Data Protection in Singapore

Collection and processing in Singapore

Organizations may only collect, use or disclose personal data in the following scenarios:

  • They obtain express consent from the individual prior to the collection, use, or disclosure of the personal data (and such consent must not be a condition of providing a product or service, beyond what is reasonable to provide such product or service; and must not be obtained through the provision of false or misleading information or through deceptive or misleading practices), and have also provided the relevant data protection notice (notifying purposes of collection, use and disclosure) to the individual before, or at the time when they are collecting, using or disclosing the personal data. It is also possible to obtain the deemed consent of the individual to the collection, use, or disclosure of the personal data in accordance with the relevant conditions of the Act (see the Personal Data Protection Regulations 2021).
  • Where the limited specific exclusions prescribed in the Act apply (if no consent or deemed consent is given).

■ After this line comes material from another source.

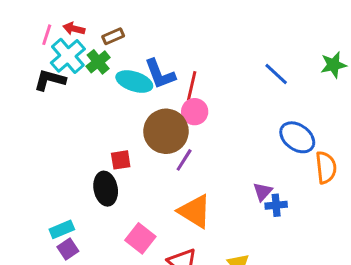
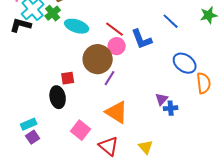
blue L-shape: (160, 74) -> (142, 39), moved
red line: (192, 86) -> (115, 29), turned -66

Such exclusions include vital interests of individuals, matters affecting public, legitimate interests, business asset transactions, business improvement purposes and other additional bases.

The Act currently in force expanded the concept of “deemed consent” to cover circumstances where: (i) the collection, use or disclosure of personal data is reasonably necessary to conclude or perform a contract or transaction; or (ii) (a) where individuals have been notified of the purpose of the intended collection, use or disclosure of personal data, given a reasonable opportunity to opt-out, and have not opted out, and (b) the organization has conducted an assessment on the likely adverse effect on such individuals, and identified and put in place reasonable measures to eliminate, reduce the likelihood of or mitigate any such adverse effect.

An individual may at any time withdraw any consent given, or deemed given under the Act, upon giving reasonable notice to the organization.

Further, any collection, use or disclosure of the personal data must only be for the purposes that a reasonable person would consider appropriate in the circumstances, and for purposes to which the individual has been notified of. Such notification must be made in accordance with the requirements of the Act.

An organization must also do all of the following:

  • Make information about its data protection policies, practices and complaints process publicly available.
  • Cease to retain personal data or anonymize it where it is no longer necessary for any business or legal purpose. Ensure personal data collected is accurate and complete if likely to be used to make a decision about the individual or disclosed.
  • Respond to requests by data subjects under their statutory rights, including a new right of data portability (this right is expected to come into force soon).

Data intermediaries that process personal data on behalf of another organization (i.e. data controller) pursuant to a written contract are exempt from most of the data protection obligations under the PDPA. However, data intermediaries are directly liable under two specific obligations relating to the retention (see above) and protection (see Security) of personal data.

Data protection management program (“DPMP”) and data protection impact assessment (“DPIA”) guides were published by the Commission in November 2017 and updated in September 2021.